Having lost her beloved mum, Tilley moves from the country to the city to pursue a life in music and care for a friend’s aged Dawg.

A confrontation on the wrong side of the harbour tests Tilley’s mettle as she fights to say a proper goodbye to Dawg and finally mourn her mother.

Creative team

Writer/director: Shelley Thompson
Producer: Gay Hauser

Filmmaker’s statement

The loss of a beloved parent seems to be the transition place to adulthood at any age: a time when there is stocktaking and a profound confrontation of one’s own mortality.

Losing my mother in 1999, I realised years later that I’d never properly mourned her, never finished whatever unfinished business we had. That can become a handicap, and sometimes some kind of shock, some quite unrelated event allows us to finally address and lay to rest that central relationship, and let the love move to a new place.

To imagine that same stocktaking in such a young person as Tilley, already full of questions and poised for change, is to recognize that youth is tough enough without losing someone you’d hoped would be a guide for a little longer.

Dawg has come, in part, from a desire to create something as a tribute to my own mother whom I lost before all the questions I had for her were answered.

I’m interested in simple stories, gently told. Stories that move and resonate for everyone.

About Shelley Thompson

Shelley Thompson

A Calgarian, Shelley Thompson trained at the Royal Academy of Dramatic Art (RADA) UK, the Canadian Film Centre in Toronto (2015) and is a recent participant of Women In the Director’s Chair (WIDC 2016) program.

Before settling in Nova Scotia in 1997, Shelley worked extensively in the UK including at the Royal National Theatre, the West End and regions, on series for Thames TV and the BBC; and extensive radio work for BBC and BBC World Service.

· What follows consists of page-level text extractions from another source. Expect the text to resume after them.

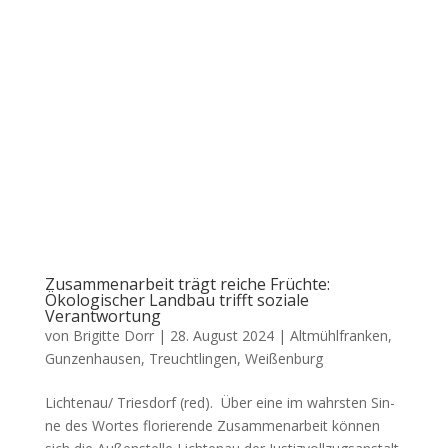
Zusammenarbeit trägt reiche Früchte:
Ökologischer Landbau trifft soziale
Verantwortung
von
Brigitte Dorr
|
28. August 2024
|
Altmühlfranken
,
Gunzenhausen
,
Treuchtlingen
,
Weißenburg
Lichtenau/ Tri­es­dorf (red). Über eine im wahrs­ten Sin­
ne des Wor­tes flo­rie­ren­de Zusam­men­ar­beit kön­nen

Since settling in Nova Scotia, she has portrayed Barb Lahey for 11 seasons on Trailer Park Boys, as well as varied roles in features and television.

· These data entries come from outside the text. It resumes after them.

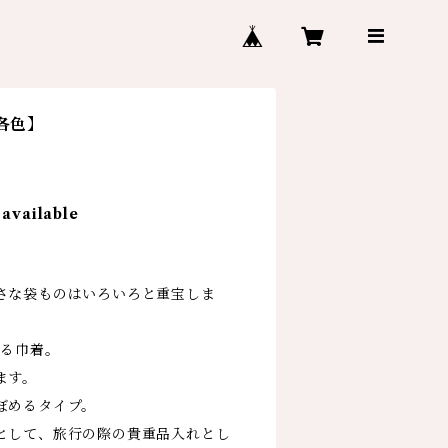
各色】
 available
さな袋ものはいろいろと重宝しま
ある巾着。
ます。
ぼめるタイプ。
として、旅行の際の貴重品入れとし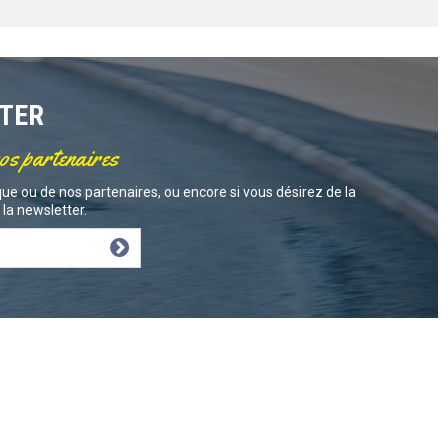
TTER
nos partenaires
ue ou de nos partenaires, ou encore si vous désirez de la
la newsletter.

Her playwriting includes A Kind of Faith (2004), Leaving Wonderland (2015) and various plays for children (Belinda the Bicycle Witch, Lost and Found, Bluenose Billy).

Dawg (2015), her first short film, won hearts at family festivals across North America.

Leaving Wonderland, her first feature, was developed from her stage play of the same name. Dawn, Her Dad and the Tractor, a feature supported by the Canada Council, is continuing development supported by WIDC. Her feature ensemble comedy, The Benefit, was developed during her time at the Atlantic Film Festival Script Development Program (2016); and her short film Bats (2016) debuted at the Atlantic Film Festival.

Shelley is the proud parent of singer/songwriter T. Thomason and a keen advocate for LGBTQ issues.